The intensity of the attacks, which have also targeted solar and hydro-electric power facilities, forced Kyiv to import power and sparked fears about the resilience of an energy system that was hobbled by a Russian air campaign in the war’s first winter.

Russia has said the energy system is a legitimate military target and described last month’s attacks as “revenge strikes” to punish Ukraine for attacking Russian border regions.

A complete collapse of the system that could cut off electricity and water supplies to towns and cities is unlikely for now, the head of national grid company Ukrenergo Volodymyr Kudrytskyi told Reuters last week.

Avoiding energy system collapse depends largely on rapid repairs of facilities like the one visited by Reuters on Monday, where people in protective suits and hard hats worked in a vast hall filled with metal and concrete dislodged and twisted by an air strike.

“To produce in the winter, we need to repair the building construction, the roof,” said Andriy whose family has worked at the plant for generations. “[The equipment] will freeze otherwise.”


The plant asked Reuters not to disclose its location and the last names of its employees for security reasons. A single unit there could power some 10-15 small towns, operators say, but a March 22 attack halted its energy production for the first time, with recent strikes damaging almost all of its equipment.

The plant’s private operator DTEK has said its stations, which meet about a quarter of Ukraine’s energy needs, lost 80% of their capacity in the attacks. The company told Reuters it hopes to restore at least 50% of the losses in the next four months, with total costs estimated at $230 million.

Three nuclear power plants provide most of Ukraine’s electricity even after Russian troops seized and occupied the six-reactor Zaporizhzhia facility, Europe’s largest nuclear plant, at the start of the invasion.

But the damage to Ukraine’s thermal and hydro-electric generation facilities is likely to make it harder to navigate ebbs and flows of demand, energy officials say.

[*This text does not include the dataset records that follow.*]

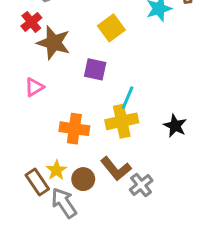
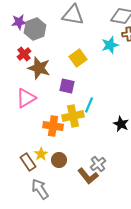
pink triangle: (34, 87) -> (26, 98), size x1.5
yellow cross: (122, 121) -> (73, 116), moved
brown L-shape: (116, 169) -> (88, 176), moved
gray arrow: (64, 203) -> (40, 189), moved

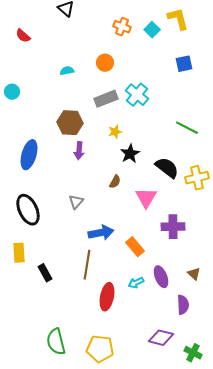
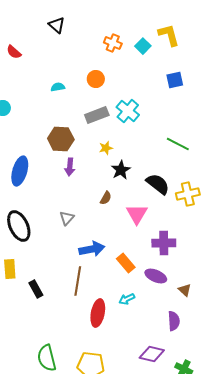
purple ellipse: (161, 277) -> (156, 276), moved, turned -45

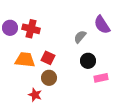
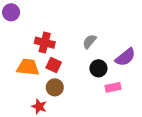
purple semicircle: (102, 25) -> (125, 57), moved, turned -96
purple circle: (10, 28) -> (11, 12), moved
red cross: (31, 29) -> (45, 43), moved

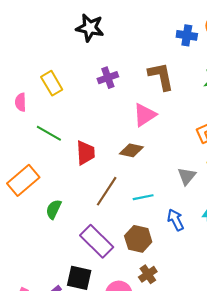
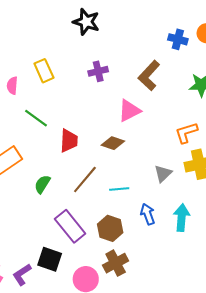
brown L-shape: (161, 76) -> (149, 76), turned -132
green semicircle: (54, 209) -> (42, 184), moved
brown cross: (148, 274) -> (116, 263), size x1.4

And spare parts are hard to come by.

“This equipment is not produced by any plants on Ukraine’s territory anymore, especially since most of it came from the Soviet Union,” Andriy said of the plant that started functioning in late 20th century. “We are doing everything in our power, and beyond, to find replacements.”


Protecting energy facilities and other vital infrastructure in a country the size of France while also defending the front is a major challenge.

“Confidence that this situation will not be repeated again tomorrow is the most important thing at the moment for us and for the essential staff who can’t leave their workplace regardless of missile attacks,” said Andriy.

President Volodymyr Zelenskiy and other senior Kyiv officials appeal to their allies and partners almost daily to supply Ukraine with more air defences.

This year’s Russian high-precision missile attacks on power generation assets have dealt damage that takes longer to repair than the strikes on transmission systems last year, said DTEK’s spokesman, who declined to be named.

Ihor put it starkly: “They know exactly what they are targeting,” he said.

Zelenskiy said Ukraine could cope using stockpiles for the moment, but was already making difficult choices about what to protect. His plea for 25 Patriot air defence systems on Saturday followed months of Republic resistance to the passage of a major U.S. military aid package in Congress.

At the power plant, repair work goes on around the clock despite the imminent threats. Another employee, Oleh, said the fact that Ukrainians had not given up kept him and others going.

“The boys on the front lines are defending our country,” he said, “and we are fighting here as much as we can.”